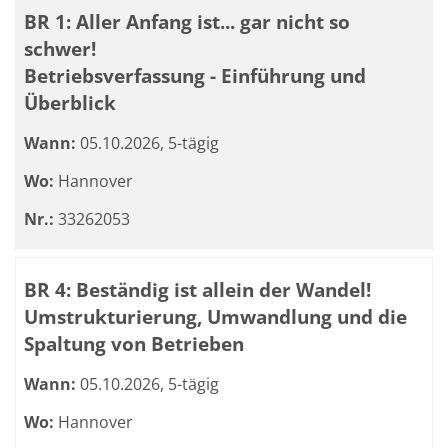
BR 1: Aller Anfang ist... gar nicht so
schwer!
Betriebsverfassung - Einführung und
Überblick
Wann:
05.10.2026, 5-tägig
Wo:
Hannover
Nr.:
33262053
BR 4: Beständig ist allein der Wandel!
Umstrukturierung, Umwandlung und die
Spaltung von Betrieben
Wann:
05.10.2026, 5-tägig
Wo:
Hannover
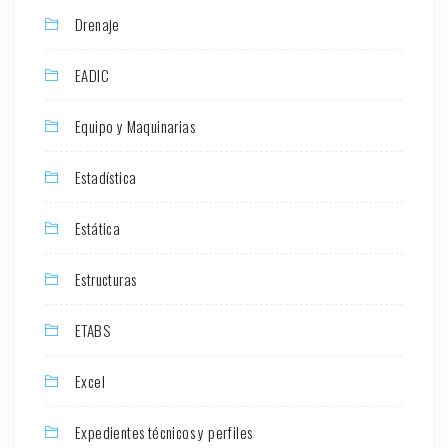
Drenaje
EADIC
Equipo y Maquinarias
Estadística
Estática
Estructuras
ETABS
Excel
Expedientes técnicos y perfiles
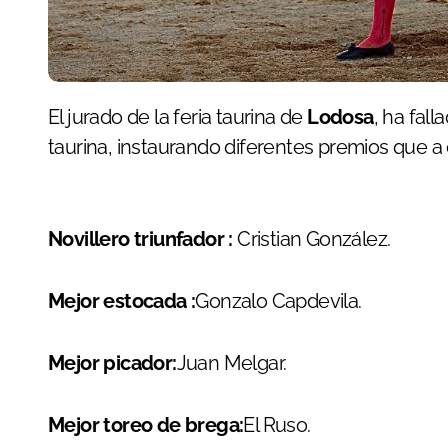
El jurado de la feria taurina de
Lodosa
, ha fall
taurina, instaurando diferentes premios que a 
Novillero triunfador :
Cristian González.
Mejor estocada :
Gonzalo Capdevila.
Mejor picador:
Juan Melgar.
Mejor toreo de brega:
El Ruso.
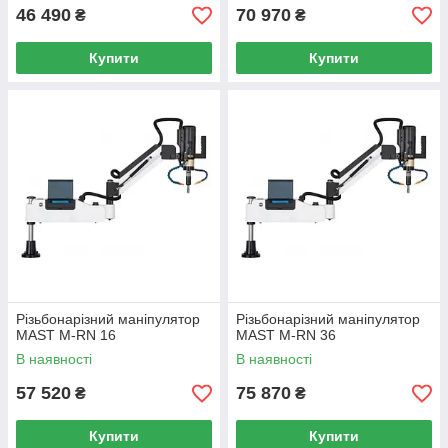
46 490
70 970
₴
₴
Купити
Купити
Різьбонарізний маніпулятор
Різьбонарізний маніпулятор
MAST M-RN 16
MAST M-RN 36
В наявності
В наявності
57 520
75 870
₴
₴
Купити
Купити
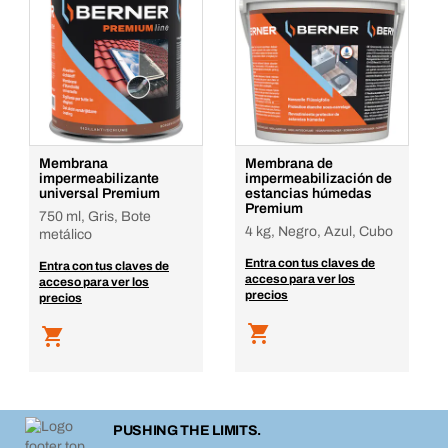
Membrana
Membrana de
impermeabilizante
impermeabilización de
universal Premium
estancias húmedas
Premium
750 ml, Gris, Bote
4 kg, Negro, Azul, Cubo
metálico
Entra con tus claves de
Entra con tus claves de
acceso para ver los
acceso para ver los
precios
precios
PUSHING THE LIMITS.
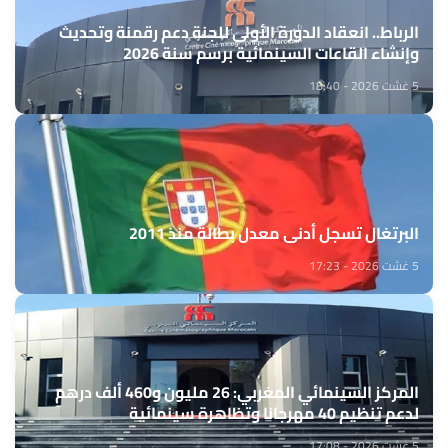
الرباط.. انعقاد الدورة الأولى للجنة دعم رقمنة وتحديث
وإنشاء القاعات السينمائية برسم سنة 2026
5 غشت 2026 - 18:40
البرتغال تسجل أدنى معدل بطالة منذ 2011
5 غشت 2026 - 17:23
المركز السينمائي المغربي: 26 مليون و460 ألف درهم
لدعم تنظيم 40 مهرجانا وتظاهرة سينمائية
5 غشت 2026 - 17:08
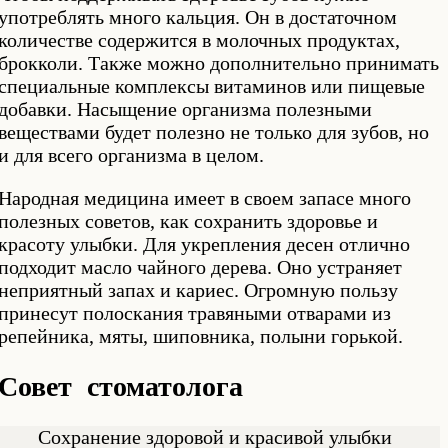
употреблять много кальция. Он в достаточном
количестве содержится в молочных продуктах,
брокколи. Также можно дополнительно принимать
специальные комплексы витаминов или пищевые
добавки. Насыщение организма полезными
веществами будет полезно не только для зубов, но
и для всего организма в целом.
Народная медицина имеет в своем запасе много
полезных советов, как сохранить здоровье и
красоту улыбки. Для укрепления десен отлично
подходит масло чайного дерева. Оно устраняет
неприятный запах и кариес. Огромную пользу
принесут полоскания травяными отварами из
репейника, мяты, шиповника, полыни горькой.
Совет стоматолога
Сохранение здоровой и красивой улыбки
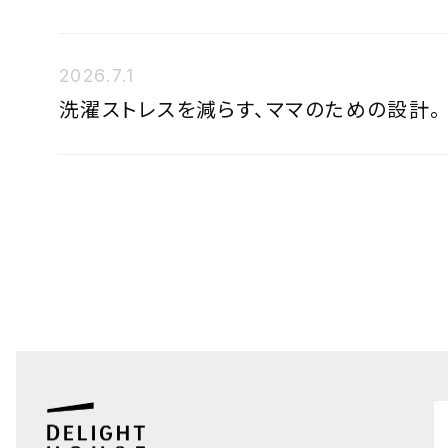
2026.7.1
洗濯ストレスを減らす、ママのための設計。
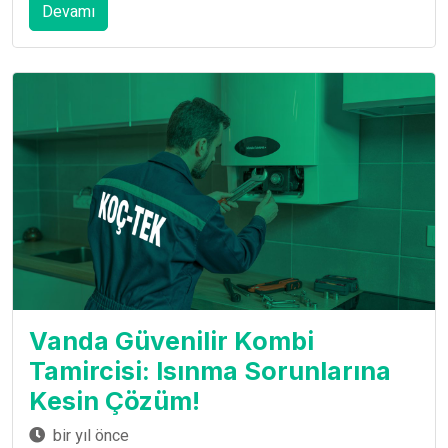
Devamı
Vanda Güvenilir Kombi
Tamircisi: Isınma Sorunlarına
Kesin Çözüm!
bir yıl önce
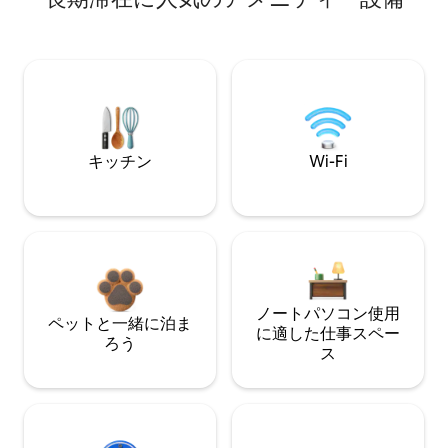
キッチン
Wi-Fi
ノートパソコン使用
ペットと一緒に泊ま
に適した仕事スペー
ろう
ス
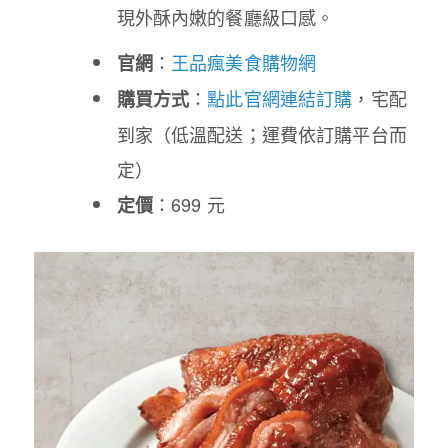
現外酥內嫩的餐廳級口感。
：
王品瘋美食購物網
官網
：
點此官網連結訂購
，宅配
購買方式
到家（低溫配送；運費依訂購平台而
定）
：699 元
定價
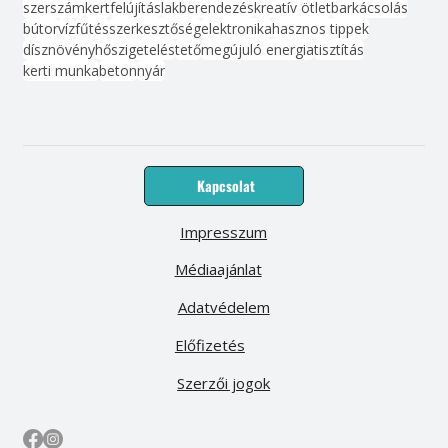
szerszám
kert
felújítás
lakberendezés
kreatív ötlet
barkácsolás
bútor
víz
fűtés
szerkesztőség
elektronika
hasznos tippek
dísznövény
hőszigetelés
tető
megújuló energia
tisztítás
kerti munka
beton
nyár
Kapcsolat
Impresszum
Médiaajánlat
Adatvédelem
Előfizetés
Szerzői jogok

━━━

Each line of the listing above that includes the word "Mejor" should be copied.

__SOLVED PROBLEM__.
Mejor estocada :
Mejor picador:
Mejor toreo de brega:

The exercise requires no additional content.